=== ASSIGNMENT ===
Repeat the data that follows in full. Do not include the pictures.

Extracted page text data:
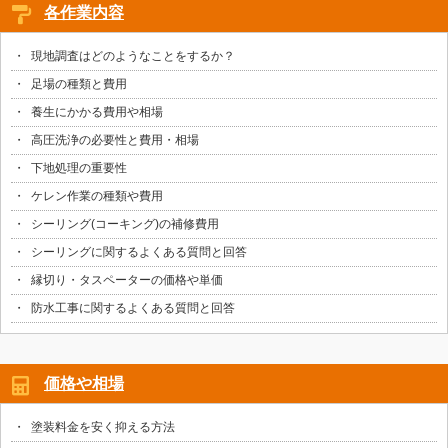
各作業内容
現地調査はどのようなことをするか？
足場の種類と費用
養生にかかる費用や相場
高圧洗浄の必要性と費用・相場
下地処理の重要性
ケレン作業の種類や費用
シーリング(コーキング)の補修費用
シーリングに関するよくある質問と回答
縁切り・タスペーターの価格や単価
防水工事に関するよくある質問と回答
価格や相場
塗装料金を安く抑える方法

=== SOLUTION ===
各作業内容
現地調査はどのようなことをするか？
足場の種類と費用
養生にかかる費用や相場
高圧洗浄の必要性と費用・相場
下地処理の重要性
ケレン作業の種類や費用
シーリング(コーキング)の補修費用
シーリングに関するよくある質問と回答
縁切り・タスペーターの価格や単価
防水工事に関するよくある質問と回答
価格や相場
塗装料金を安く抑える方法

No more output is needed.